İktidar partisi her yönüyle muhalefeti darmadağın ederken, muhalefet partisinin, saçmalık ve sahtekarlık ve saygısızlık içinde birbirinin ayağını kaydırmasının şerefi ise, zafer kazanmış eşsiz kahramanlarda dahi yoktur.

Ey CHP’nin şerefli vekilleri!

Cumhuriyet’e sahip çıkma yok, ülkeye sahip çıkma yok, dürüst temiz soylu vekillerinize sahip çıkma hiç yok!

Ama FETÖ ve PKK’ya arka çıkma ÇOK.

Şaibeler karşısında ayağa kalkmak yok, ama bir derya deniz şeref bereketidir, gırla gidiyor.

Sessiz ve suskun kalarak üstelik halkın vergilerinden maaş alarak sahip olduğunuz bu bol bereketli şereften, biz şerefsizler ne yapsak da, birazcık şeref nasiplensek.

Bu tadından yenmeyen şereflerinizi mevlid şekerlerine sarıp okuyup üfleyip bize de gönderseniz...

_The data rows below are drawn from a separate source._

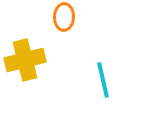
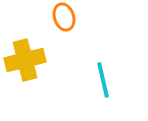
orange ellipse: rotated 20 degrees counterclockwise
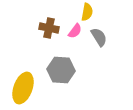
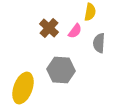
yellow semicircle: moved 3 px right
brown cross: rotated 30 degrees clockwise
gray semicircle: moved 6 px down; rotated 144 degrees counterclockwise
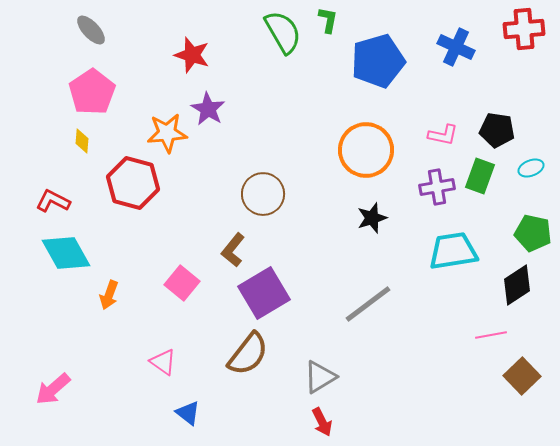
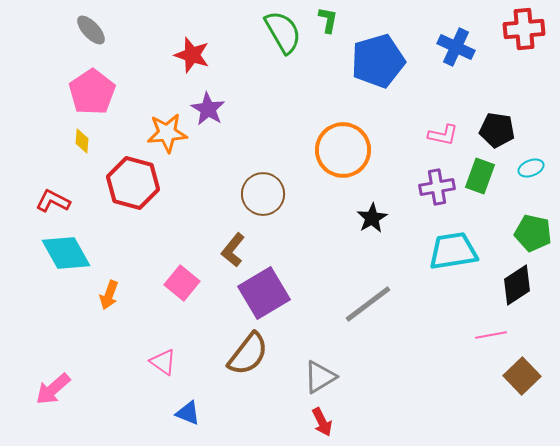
orange circle: moved 23 px left
black star: rotated 12 degrees counterclockwise
blue triangle: rotated 16 degrees counterclockwise
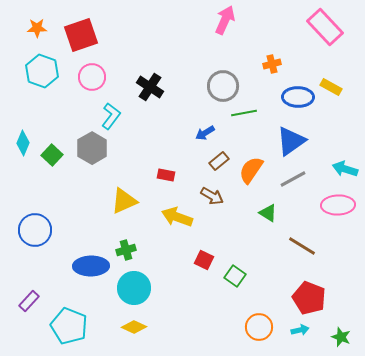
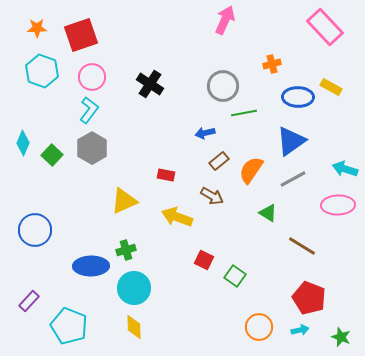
black cross at (150, 87): moved 3 px up
cyan L-shape at (111, 116): moved 22 px left, 6 px up
blue arrow at (205, 133): rotated 18 degrees clockwise
yellow diamond at (134, 327): rotated 65 degrees clockwise
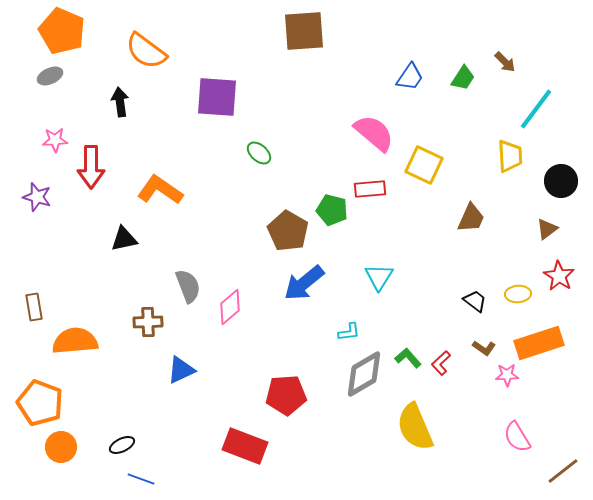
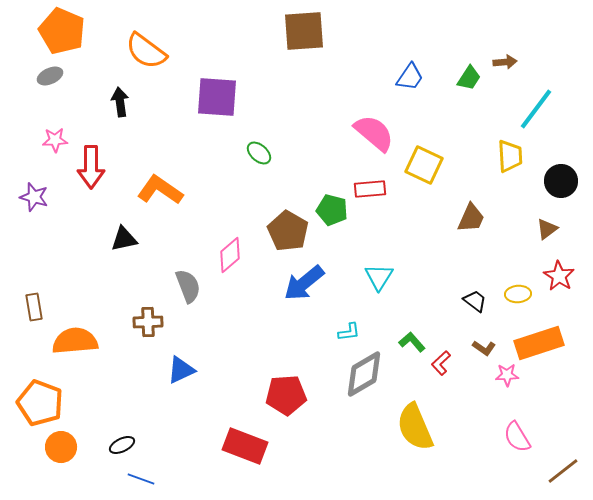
brown arrow at (505, 62): rotated 50 degrees counterclockwise
green trapezoid at (463, 78): moved 6 px right
purple star at (37, 197): moved 3 px left
pink diamond at (230, 307): moved 52 px up
green L-shape at (408, 358): moved 4 px right, 16 px up
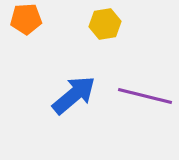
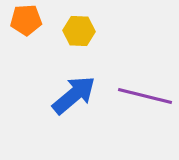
orange pentagon: moved 1 px down
yellow hexagon: moved 26 px left, 7 px down; rotated 12 degrees clockwise
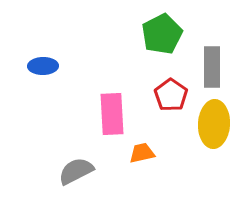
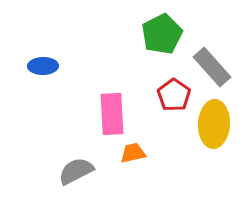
gray rectangle: rotated 42 degrees counterclockwise
red pentagon: moved 3 px right
orange trapezoid: moved 9 px left
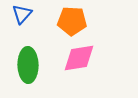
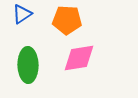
blue triangle: rotated 15 degrees clockwise
orange pentagon: moved 5 px left, 1 px up
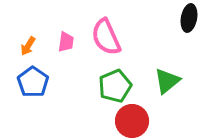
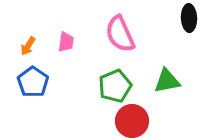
black ellipse: rotated 12 degrees counterclockwise
pink semicircle: moved 14 px right, 3 px up
green triangle: rotated 28 degrees clockwise
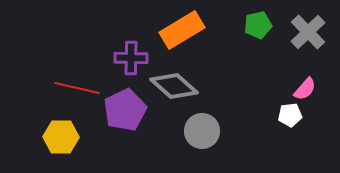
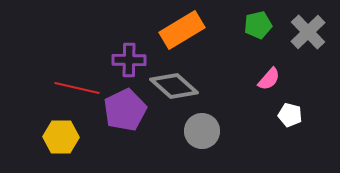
purple cross: moved 2 px left, 2 px down
pink semicircle: moved 36 px left, 10 px up
white pentagon: rotated 20 degrees clockwise
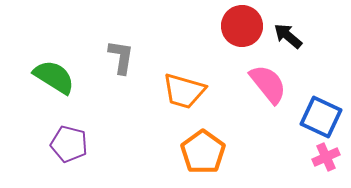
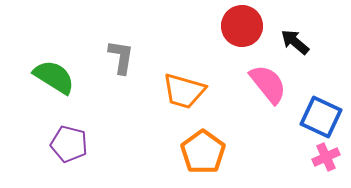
black arrow: moved 7 px right, 6 px down
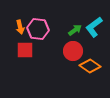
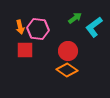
green arrow: moved 12 px up
red circle: moved 5 px left
orange diamond: moved 23 px left, 4 px down
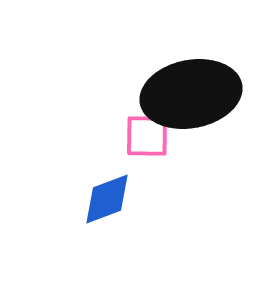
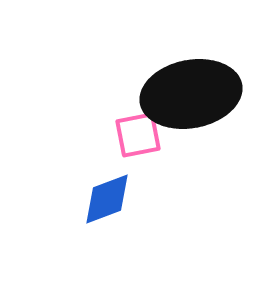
pink square: moved 9 px left, 1 px up; rotated 12 degrees counterclockwise
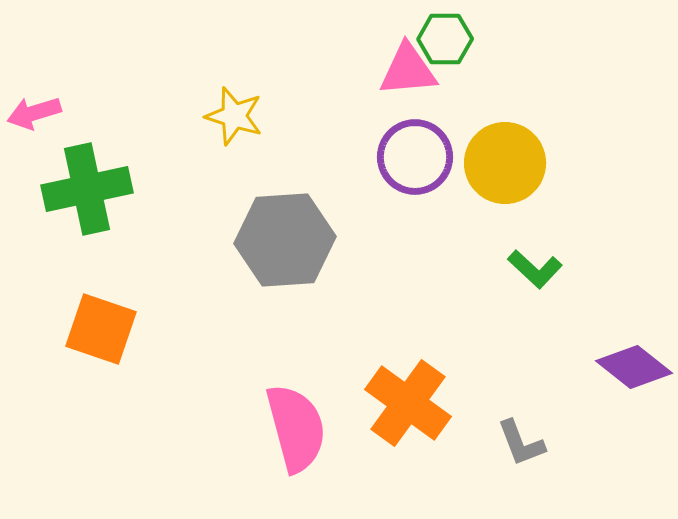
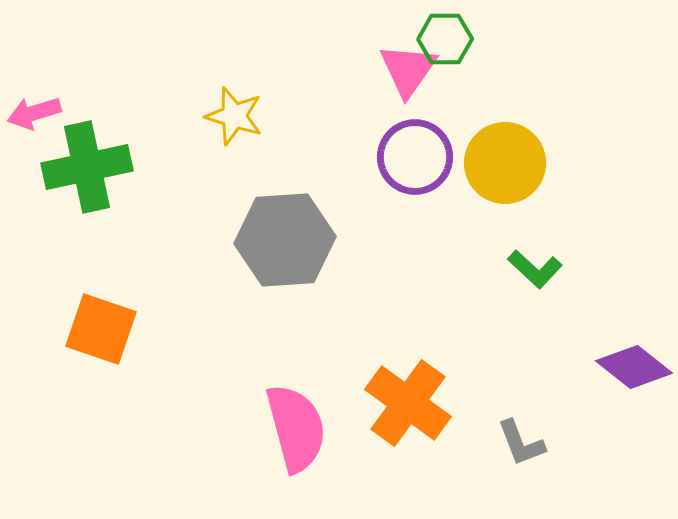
pink triangle: rotated 50 degrees counterclockwise
green cross: moved 22 px up
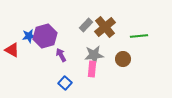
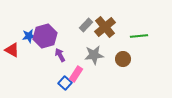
purple arrow: moved 1 px left
pink rectangle: moved 16 px left, 5 px down; rotated 28 degrees clockwise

Valla bu açıklamalarınızla gördük ki, balık mevsiminin açılmasıyla sadece palamut değil, CHP’de bu sene yine ÇOK ŞEREF YAPMIŞ.

Bana gelince, huyum kurusun, şerefsiz olmaya devam edeceğim.

FETÖ’cü bir başkanın yolsuzluklarını şaibelerini yazıp çıkmak şerefsizlik ise, ben şerefsizin en önde gideniyim...

Yolsuzluk dosyalarını açmamak için ona buna herkese delirmiş gibi şerefsizler diye bağıran CHP ve vekilleri şerefliyse...

Yer gök dost düşman önce şunu bilsin: BİZLER ŞEREFSİZİN TİLLAHIYIZ!

CHP’nin yolsuzluk dosyası karşısında aldığı bu tavırdan anladığım şudur: SÖZ KONUSU ŞEREFSE BAŞTA VATAN, PARTİ, SORUMLULUK, TEFERRUATTIR!